LAST WEEK, the G7’s foreign ministers met in London for what observers dubbed “Covid-secure” talks. Their last meeting, in 2019, seemed like a distant reality. Handshakes were replaced by elbow-bumps, and social distancing was upheld – at least, for the emblematic group photos.

For almost two years, Zoom’s now-familiar grid layout has become the new face of diplomacy. And not just for the photographers. In practice, too. As strict lockdown measures were set up across the globe in early-2020, international workers had a choice: to go home or to stay in their host country. Either way, work had to get done virtually from then on. Everyone was on the same boat.

The notion of zoomplomacy, or online diplomacy, caught on fast. Journalists, academics, and – most crucially – the diplomats themselves debated and struggled to determine the advantages and disadvantages offered by videoconferencing. From an outsider’s perspective, everyone involved in international relations was not only adopting, and adapting to, these new tools (such as Zoom or Microsoft Teams), but also exploring the implications carried by their new reality.

Stakes were high, after all. 2020’s coronavirus pandemic did not give pause to the world’s preexisting hardships. Syria was still engulfed in a terrible war. Iran had the West’s attention, and the world’s greater powers were still struggling to find new balance on the shifting grounds of our century’s world order. Diplomats could not meet, but the work could not stop either.

The limits of zoomplomacy were quickly evident. Among other things, informal, “off-the-grid,” meetings were gone. For many, and especially when dealing with delicate matters, a coffee break is where the real talk can take place. What Lynda Dematteo calls the “obscure half” of the World Trade Organization, for instance, ceased to function.

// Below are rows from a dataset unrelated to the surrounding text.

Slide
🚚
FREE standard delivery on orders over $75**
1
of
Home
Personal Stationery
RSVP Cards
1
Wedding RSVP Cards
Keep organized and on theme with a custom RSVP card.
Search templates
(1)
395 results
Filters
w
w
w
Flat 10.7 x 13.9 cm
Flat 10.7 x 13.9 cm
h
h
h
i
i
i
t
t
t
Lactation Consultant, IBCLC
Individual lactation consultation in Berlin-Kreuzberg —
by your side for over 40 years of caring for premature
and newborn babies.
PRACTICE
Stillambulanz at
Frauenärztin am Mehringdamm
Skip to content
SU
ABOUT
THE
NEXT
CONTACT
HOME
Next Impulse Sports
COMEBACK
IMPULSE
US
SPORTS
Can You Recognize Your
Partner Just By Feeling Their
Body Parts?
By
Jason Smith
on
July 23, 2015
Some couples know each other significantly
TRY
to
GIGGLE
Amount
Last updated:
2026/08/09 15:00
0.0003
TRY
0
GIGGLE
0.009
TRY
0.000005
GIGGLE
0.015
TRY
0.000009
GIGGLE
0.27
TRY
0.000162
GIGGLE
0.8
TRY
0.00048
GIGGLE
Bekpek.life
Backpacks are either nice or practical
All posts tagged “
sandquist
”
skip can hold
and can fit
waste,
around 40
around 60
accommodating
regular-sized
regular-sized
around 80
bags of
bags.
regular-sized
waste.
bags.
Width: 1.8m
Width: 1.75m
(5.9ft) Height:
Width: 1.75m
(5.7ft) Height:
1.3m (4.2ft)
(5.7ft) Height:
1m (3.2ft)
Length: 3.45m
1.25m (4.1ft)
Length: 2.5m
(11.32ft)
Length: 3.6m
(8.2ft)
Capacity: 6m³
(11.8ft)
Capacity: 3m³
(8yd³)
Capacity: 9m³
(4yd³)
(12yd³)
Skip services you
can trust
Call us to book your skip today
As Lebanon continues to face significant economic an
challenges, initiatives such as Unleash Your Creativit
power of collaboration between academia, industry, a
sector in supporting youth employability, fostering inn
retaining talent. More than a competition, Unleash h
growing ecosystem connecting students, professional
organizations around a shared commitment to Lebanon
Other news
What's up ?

And informal, real-world interaction is “what being human is all about,” too, says Paola Deda, Director at the UN’s Economic Commission for Europe. In a way, zoomplomacy changed the job before it changed the world. Body language, physical contact, and one’s sense of substance were replaced by impersonal videoconferences where technical glitches became a common source of stress and deadlock.

All things considered, the way zoomplomacy disrupted the profession provides a textbook case of how real-world practices shape international relations. Because at the end of the day, “what animates the world and makes it hold together” is practice, as claimed by scholars Christian Bueger and Frank Gadinger. Only through practice do actors make sense of their environment. Strictly speaking, international organization is a game of practices.

To see videoconferencing as one competing practice among many (such as traditional negotiation) enables us to paint a decent picture of what has been going on in the world of diplomacy since the pandemic struck. Some say it is temporary. Others say it is the future. Most agree it has changed diplomacy for good.

As an emerging practice, zoomplomacy is itself an object of negotiation, contestation, and communication, as noted by scholars Frédéric Mérand and Vincent Pouliot. Among its adepts, online diplomacy is thus judged according to its past, present, and future implications for what gets done and how. It is legitimized, or not, according to what we perceive to be the current, strategic needs of international cooperation.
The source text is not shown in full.